TASK - All pictures must be left out as you transcribe the lines from the first line of the data to the line containing "Romain Charpentier", both included.

Stored data entries:
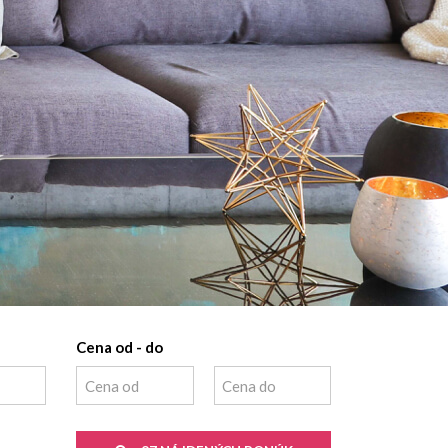
Cena od - do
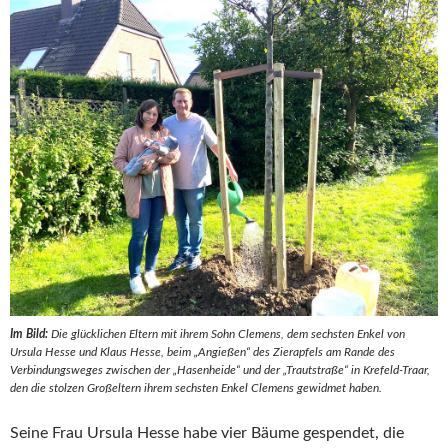
Im Bild:
Die glücklichen Eltern mit ihrem Sohn Clemens, dem sechsten Enkel von
Ursula Hesse und Klaus Hesse, beim „Angießen“ des Zierapfels am Rande des
Verbindungsweges zwischen der „Hasenheide“ und der „Trautstraße“ in Krefeld-Traar,
den die stolzen Großeltern ihrem sechsten Enkel Clemens gewidmet haben.
Seine Frau Ursula Hesse habe vier Bäume gespendet, die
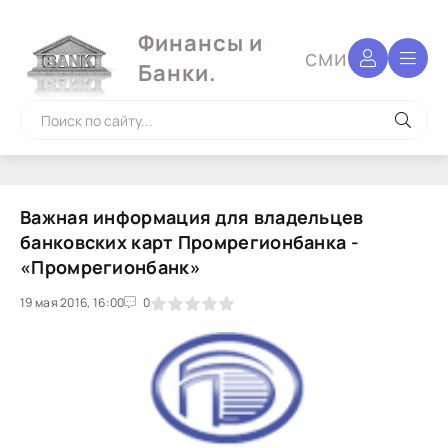
Финансы и
сми
Банки.
Важная информация для владельцев
банковских карт Промрегионбанка -
«Промрегионбанк»
19 мая 2016, 16:00
1
2
3
4
5
0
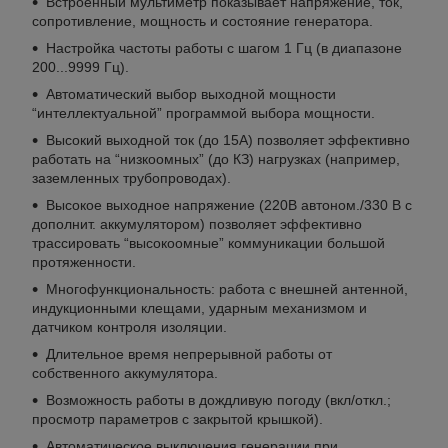
Встроенный мультиметр показывает напряжение, ток,
сопротивление, мощность и состояние генератора.
Настройка частоты работы с шагом 1 Гц (в диапазоне
200...9999 Гц).
Автоматический выбор выходной мощности
“интеллектуальной” программой выбора мощности.
Высокий выходной ток (до 15А) позволяет эффективно
работать на “низкоомных” (до КЗ) нагрузках (например,
заземленных трубопроводах).
Высокое выходное напряжение (220В автоном./330 В с
дополнит. аккумулятором) позволяет эффективно
трассировать “высокоомные” коммуникации большой
протяженности.
Многофункциональность: работа с внешней антенной,
индукционными клещами, ударным механизмом и
датчиком контроля изоляции.
Длительное время непрерывной работы от
собственного аккумулятора.
Возможность работы в дождливую погоду (вкл/откл.;
просмотр параметров с закрытой крышкой).
Автоматическое выключения генерации при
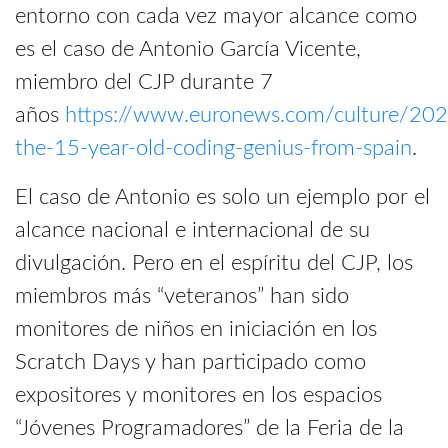
entorno con cada vez mayor alcance como
es el caso de Antonio García Vicente,
miembro del CJP durante 7
años
https://www.euronews.com/culture/20
the-15-year-old-coding-genius-from-spain
.
El caso de Antonio es solo un ejemplo por el
alcance nacional e internacional de su
divulgación. Pero en el espíritu del CJP, los
miembros más “veteranos” han sido
monitores de niños en iniciación en los
Scratch Days y han participado como
expositores y monitores en los espacios
“Jóvenes Programadores” de la Feria de la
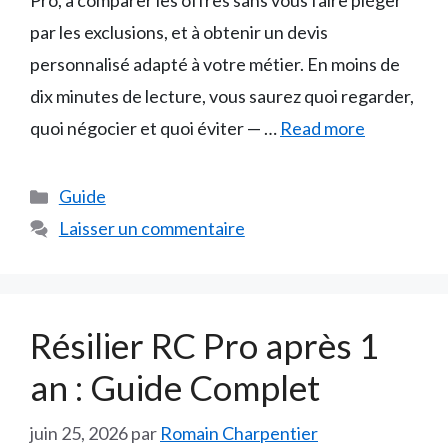
Pro, à comparer les offres sans vous faire piéger
par les exclusions, et à obtenir un devis
personnalisé adapté à votre métier. En moins de
dix minutes de lecture, vous saurez quoi regarder,
quoi négocier et quoi éviter — …
Read more
Catégories
Guide
Laisser un commentaire
Résilier RC Pro après 1
an : Guide Complet
juin 25, 2026
par
Romain Charpentier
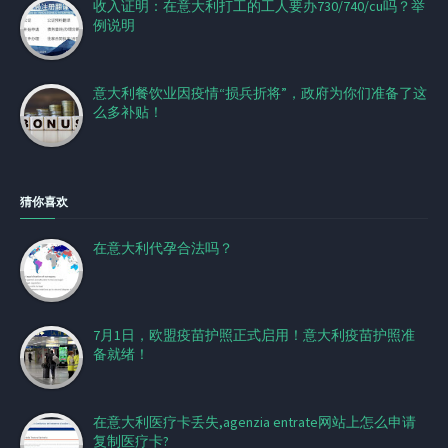
收入证明：在意大利打工的工人要办730/740/cu吗？举
例说明
意大利餐饮业因疫情“损兵折将”，政府为你们准备了这
么多补贴！
猜你喜欢
在意大利代孕合法吗？
7月1日，欧盟疫苗护照正式启用！意大利疫苗护照准
备就绪！
在意大利医疗卡丢失,agenzia entrate网站上怎么申请
复制医疗卡?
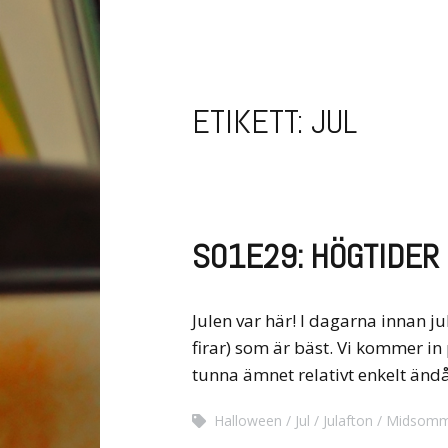
ETIKETT:
JUL
S01E29: HÖGTIDER
Julen var här! I dagarna innan ju
firar) som är bäst. Vi kommer in
tunna ämnet relativt enkelt änd
Halloween
Jul
Julafton
Midsomm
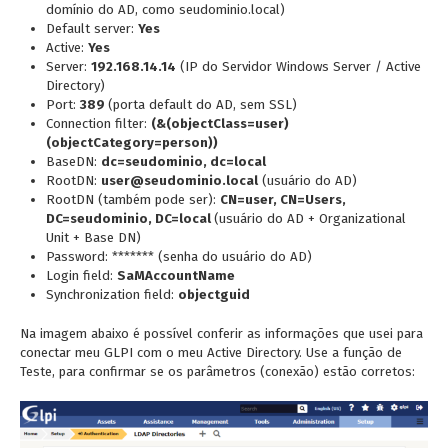
domínio do AD, como seudominio.local)
Default server:
Yes
Active:
Yes
Server:
192.168.14.14
(IP do Servidor Windows Server / Active
Directory)
Port:
389
(porta default do AD, sem SSL)
Connection filter:
(&(objectClass=user)
(objectCategory=person))
BaseDN:
dc=seudominio, dc=local
RootDN:
user@seudominio.local
(usuário do AD)
RootDN (também pode ser):
CN=user, CN=Users,
DC=seudominio, DC=local
(usuário do AD + Organizational
Unit + Base DN)
Password: ******* (senha do usuário do AD)
Login field:
SaMAccountName
Synchronization field:
objectguid
Na imagem abaixo é possível conferir as informações que usei para
conectar meu GLPI com o meu Active Directory. Use a função de
Teste, para confirmar se os parâmetros (conexão) estão corretos:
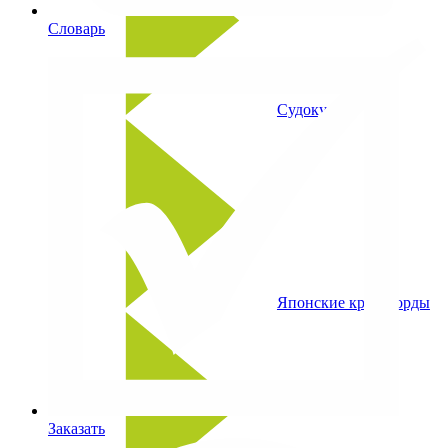
Словарь
Судоку
Японские кроссворды
Заказать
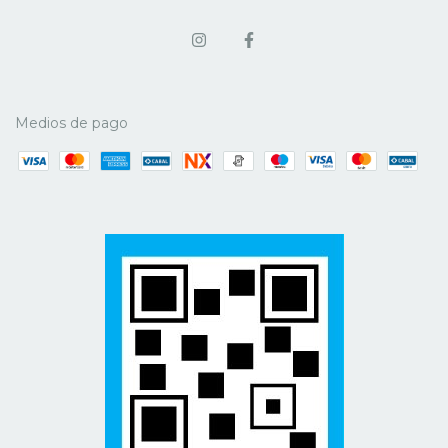
Medios de pago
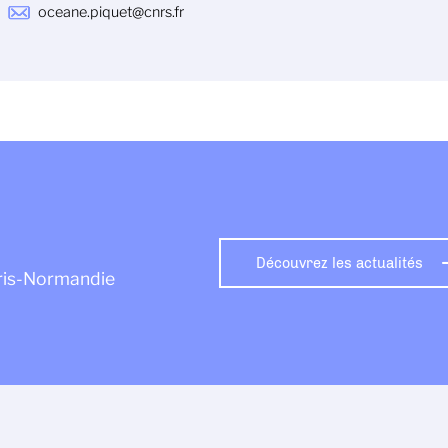
oceane.piquet@cnrs.fr
Découvrez les actualités
aris-Normandie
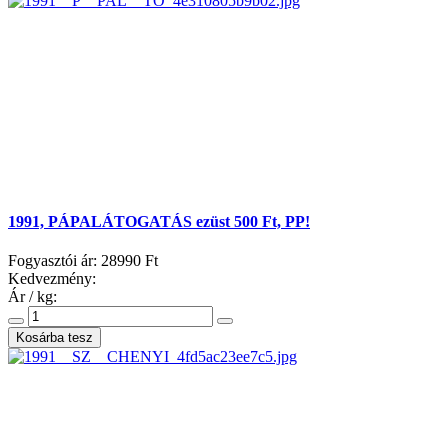
1991, PÁPALÁTOGATÁS ezüst 500 Ft, PP!
Fogyasztói ár:
28990 Ft
Kedvezmény:
Ár / kg:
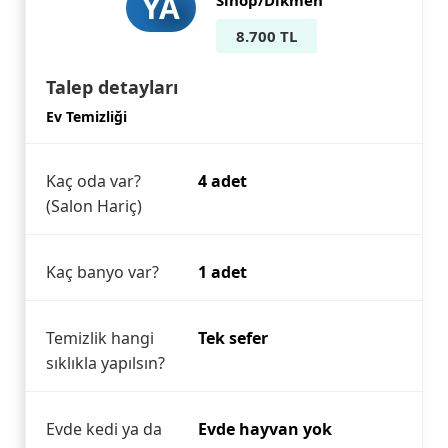
YA
Sinop/Dikmen
8.700 TL
Talep detayları
Ev Temizliği
Kaç oda var?
4 adet
(Salon Hariç)
Kaç banyo var?
1 adet
Temizlik hangi
Tek sefer
sıklıkla yapılsın?
Evde kedi ya da
Evde hayvan yok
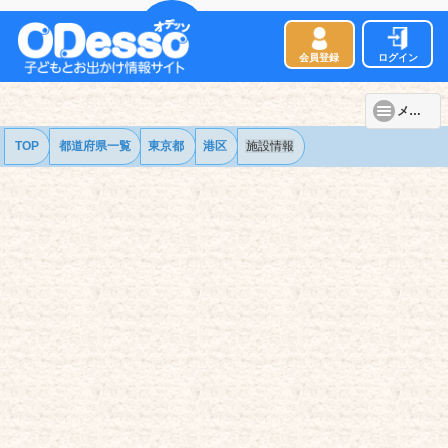
会員登録
ログイン
メニュー
TOP
都道府県一覧
東京都
港区
施設情報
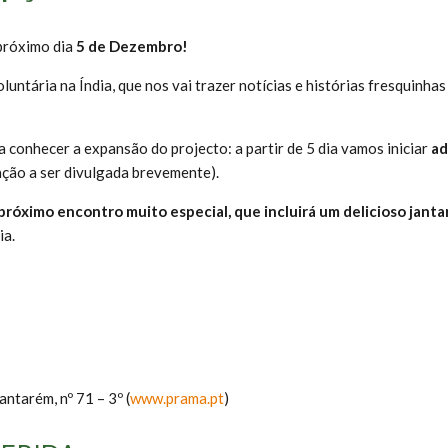
próximo dia
5 de Dezembro!
voluntária na Índia, que nos vai trazer notícias e histórias fresquinh
conhecer a expansão do projecto: a partir de 5 dia vamos iniciar
ad
ção a ser divulgada brevemente).
próximo encontro muito especial, que incluirá um delicioso jant
ia.
ntarém, nº 71 – 3º (
www.prama.pt
)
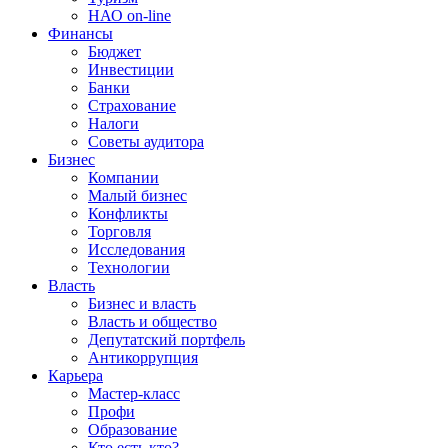
НАО on-line
Финансы
Бюджет
Инвестиции
Банки
Страхование
Налоги
Советы аудитора
Бизнес
Компании
Малый бизнес
Конфликты
Торговля
Исследования
Технологии
Власть
Бизнес и власть
Власть и общество
Депутатский портфель
Антикоррупция
Карьера
Мастер-класс
Профи
Образование
Кто есть кто?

WRITTEN ANSWER -
Cena od - do
Im Bild:
Die glücklichen Eltern mit ihrem Sohn Clemens, dem sechsten Enkel von
Ursula Hesse und Klaus Hesse, beim „Angießen“ des Zierapfels am Rande des
Verbindungsweges zwischen der „Hasenheide“ und der „Trautstraße“ in Krefeld-Traar,
den die stolzen Großeltern ihrem sechsten Enkel Clemens gewidmet haben.
Seine Frau Ursula Hesse habe vier Bäume gespendet, die
Финансы и
сми
Банки.
Важная информация для владельцев
банковских карт Промрегионбанка -
«Промрегионбанк»
19 мая 2016, 16:00
1
2
3
4
5
0
Встроенный мультиметр показывает напряжение, ток,
сопротивление, мощность и состояние генератора.
Настройка частоты работы с шагом 1 Гц (в диапазоне
200...9999 Гц).
Автоматический выбор выходной мощности
“интеллектуальной” программой выбора мощности.
Высокий выходной ток (до 15А) позволяет эффективно
работать на “низкоомных” (до КЗ) нагрузках (например,
заземленных трубопроводах).
Высокое выходное напряжение (220В автоном./330 В с
дополнит. аккумулятором) позволяет эффективно
трассировать “высокоомные” коммуникации большой
протяженности.
Многофункциональность: работа с внешней антенной,
индукционными клещами, ударным механизмом и
датчиком контроля изоляции.
Длительное время непрерывной работы от
собственного аккумулятора.
Возможность работы в дождливую погоду (вкл/откл.;
просмотр параметров с закрытой крышкой).
Автоматическое выключения генерации при
entorno con cada vez mayor alcance como
es el caso de Antonio García Vicente,
miembro del CJP durante 7
años
https://www.euronews.com/culture/20
the-15-year-old-coding-genius-from-spain
.
El caso de Antonio es solo un ejemplo por el
alcance nacional e internacional de su
divulgación. Pero en el espíritu del CJP, los
miembros más “veteranos” han sido
monitores de niños en iniciación en los
Scratch Days y han participado como
expositores y monitores en los espacios
“Jóvenes Programadores” de la Feria de la
Pro, à comparer les offres sans vous faire piéger
par les exclusions, et à obtenir un devis
personnalisé adapté à votre métier. En moins de
dix minutes de lecture, vous saurez quoi regarder,
quoi négocier et quoi éviter — …
Read more
Catégories
Guide
Laisser un commentaire
Résilier RC Pro après 1
an : Guide Complet
juin 25, 2026
par
Romain Charpentier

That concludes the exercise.